"Late Summer In the Marsh" Plein Air Drawing and Painting by a Lowcountry Creek

There's a hint of fall in the Lowcountry this week. The weather is perfect for plein air painting in the marsh with a slight breeze and no bugs.

I started with a preliminary charcoal drawing of the marsh scene before painting. I often bring my sketch book to work out design issues in a composition. Drawing is a useful tool - it sharpens artistic observation and is a good "creative warm up" for painting.

Here's the final plein air painting of the marsh scene in oil. I've adjusted the composition to include the bend in the creek. This change leads the viewer's eye from the foreground around the bend of the creek into the marsh rather than off the page as in the earlier charcoal drawing. I've also lowered the horizon line to include more sky.

Painting is a "process" as well as a "product". Hope you like the result.

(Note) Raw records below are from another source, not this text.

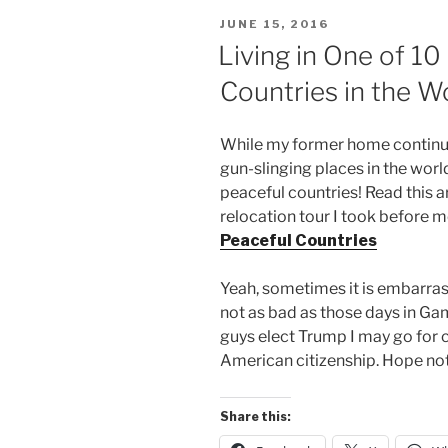
POSTED
JUNE 15, 2016
ON
Living in One of 1
Countries in the W
While my former home continue
gun-slinging places in the world 
peaceful countries! Read this ar
relocation tour I took before 
Peaceful Countries
Yeah, sometimes it is embarras
not as bad as those days in Ga
guys elect Trump I may go for 
American citizenship. Hope no
Share this:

"Late Summer in the Marsh"
11"x 14"
Oil on cradled panel


Dave Linder said...

Love the painting and the view - thanks for showing some of your process!

Katherine Muschick Schneider said...

Thanks, Dave. I enjoy your plein air artwork at "Lowcountry Sketchbook" too.
Recently I've been re-reading the classic text, "Drawing on the Right Side of the Brain" to use with my drawing students.
Learning to draw and the act of drawing (which is really more about "seeing" than "doing") is so important to unlocking the brain's creative potential. You as an skilled "Urban Sketcher" are probably well aware of this.

The Nobel Prize winning work of psychobiologist R.W. Sperry on human brain-hemisphere functions underlies the understanding of how the act of drawing can cause a "cognitive shift" from left hemisphere (sequential/verbal processing) to the subdominent right brain (visual,perceptual functioning). This cognitive shift releases our "Inner Artist".

It's interesting that in the process of drawing, it's possible to control (at least to some degree) the mode by which our own brain handles information.

The act of drawing can be a means to a wonderful "Zen" state of creativity where the mind loses tract of time and creative expression seems effortless.
What a great motivation to draw. No wonder the number of Urban Sketchers seem to be growing on the Internet.

Hope my ramblings haven't put you to sleep. Thanks for stopping by the blog and your remarks.